Walking through a narrow passageway requires focus, as the room for error is evidenced by the seeming confines of the path. Yet that which feels constricting, surprisingly becomes free of distraction. Think of the times in your life when you’ve been laser-focused on a goal. Nothing will stop you. Not circumstances, nor moments of discouragement. Why? Because the object of our focus becomes the vision of our reward. And as an additional benefit, we end up learning the most by that which challenges us the greatest.

When I want to drive to a location quickly, I use the Waze GPS app. I like it because it gives me options of how I can get to my destination the fastest, without having to pay tolls and avoid traffic. However, there are times I can convince myself that by going my way I can get there faster. When impatience sets in, I veer off the path that has been set, Waze re-routes, and almost inevitably it takes longer to get to my destination. I won’t admit how many times I haven’t been willing to follow the best way that was already mapped out for me.

Taking your next step may mean that you step through that narrow gate, literally. Jesus invites us to redirect our thoughts and actions from the road of destruction toward a life that is so much greater than aimlessly doing our own thing. Choose the road less traveled and gain the freedom that so few find because they were willing to listen to Christ.


Ask God today if the path that you are walking is headed in a direction with Him. He’s there waiting.

Daily Prayer Initiatives
  • Jesus to change more lives as we double the square footage of our Castle Pines location.
  • Momentum as we launch our Highlands Ranch location.
  • Someone you can invite to Journey on Friend Day (Sunday, September 11)
  • One bold prayer you sense God is personally inviting you to pray during the 21 Days.
I read this devotional

Now You Try

Matthew 7:13-14


Get to a place where you can focus and read the daily Scripture passage several times.
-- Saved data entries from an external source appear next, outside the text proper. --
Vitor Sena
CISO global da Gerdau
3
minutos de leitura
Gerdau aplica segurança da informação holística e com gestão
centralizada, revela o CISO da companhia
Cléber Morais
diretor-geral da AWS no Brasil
From the passage of Scripture you read, highlight one or two verses that stick out. Write them down, and even consider rewriting the verse(s) in your own words.
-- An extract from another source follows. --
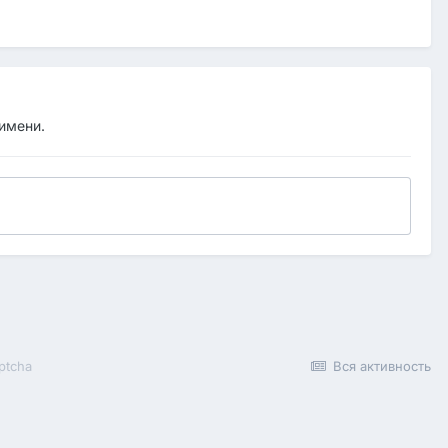
 имени.
ptcha
Вся активность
Make some basic observations about the scripture you just read by asking these questions:

  • Why was this written?
  • To whom was it originally written?
  • What is the author trying to communicate?
  • What does the Scripture passage teach me about God and humanity?


After taking some time explaining the highlighted scriptures, begin to think about how they apply to your life. Ask yourself these questions and spend some time writing down your thoughts:

  • What do these verses mean today?
  • What does this verse(s) mean for my life?
  • How does this verse challenge my thinking and actions?
  • What changes do I need to make in my life as a result of this passage of Scripture?


Your response to the passage may take on many forms. You may write a call to action. You may describe how you will be different because of what God has said to you through the Bible verses. You may indicate what you are going to do because of what you learned. You may respond by writing out a prayer to God. For example, you may ask God to help you to be more loving, or to give you a desire to be more generous in your giving. Keep in mind that this is your response to what you have just read.